I left the house this morning. I showered, put on nice-enough clothes, and made sure that I didn't look too tossed together. I even brushed my teeth before nine a.m.

And here I am,
at a café, drinking tea, attempting to write. The sound bounces around, the music and the clang and rush of coffee machinery, the clink of cutlery against porcelain. From where I sit, in a corner in the back, it appears that this place is half-populated by women in-between (like me) and bald men. The other fifty percent are hipsters with their beards and pale skin and chunky glasses.

When I left the house this morning, I told our babysitter, "I'm not used to getting out of the house in the morning." He said he aspired to that, to not being used to the morning slog. Once again, I felt like a deadbeat, a producer of short blog posts and not much else, though being the mother of a small child certainly counts for something. How long do I give myself in this writing gig? At least another year or two, especially once the kid is in real school and I have more time to devote.
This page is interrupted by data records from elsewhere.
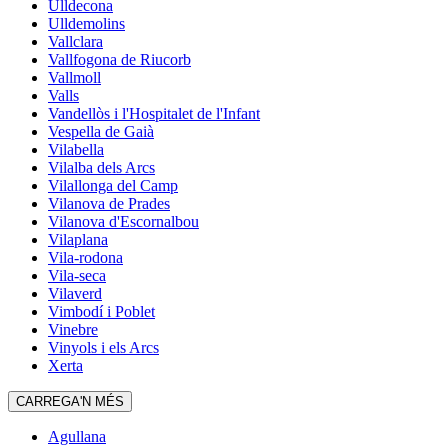
Ulldecona
Ulldemolins
Vallclara
Vallfogona de Riucorb
Vallmoll
Valls
Vandellòs i l'Hospitalet de l'Infant
Vespella de Gaià
Vilabella
Vilalba dels Arcs
Vilallonga del Camp
Vilanova de Prades
Vilanova d'Escornalbou
Vilaplana
Vila-rodona
Vila-seca
Vilaverd
Vimbodí i Poblet
Vinebre
Vinyols i els Arcs
Xerta
CARREGA'N MÉS
Agullana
August has become the month of anxiety: how will I fill the time with the boy? (So far, so good.) Will he and his friend get along the two mornings a week that they are sharing a babysitter? (Remains to be seen.) What will our adjustment to school be like? (To be determined.) When I go away for three nights at the end of this month, will I pine for my family? Will I feel like a bad mother, missing the Kindergarten/First Grade picnic at his new school? (Oh, just be quiet, anxious brain.) And, finally, if I decide to take up meditation in order to quell all this mainly useless anxiety, will that take up too much of my time and not be productive? (Here I'm just being silly. I think.)

Then there is the Big Anxiety: that I suck. Mainly as a writer, but in other ways as well. I wonder if I will ever not-suck, whether it matters if I am never published, whether I need to write for myself or other people. I should write to please myself, of course, but the danger in doing that is that I am stuck with myself, without thinking about an audience, or about what makes good writing. It's not possible to improve in a vacuum. Not that I write in a total vacuum, but almost.

I start so many things, devote weeks to them, and then let them drop. I need to finish a story, two stories, three stories. More. I need to submit them and maybe get rejected and maybe not. I need to get out in the world. Even being in this cafe is a worthwhile thing: can someone be a good writer and avoid other people? For the last three years, I have moved from my guest-room office to my son's preschool to the occasional playground or play date. When I get out in the world and see all these other human beings, with their stories and distinctive ways of dressing (though we're all clad in dark jeans here and we all use MacBooks), with their different conversational patterns, I remember that I am connected to the world, and all the world is writing material.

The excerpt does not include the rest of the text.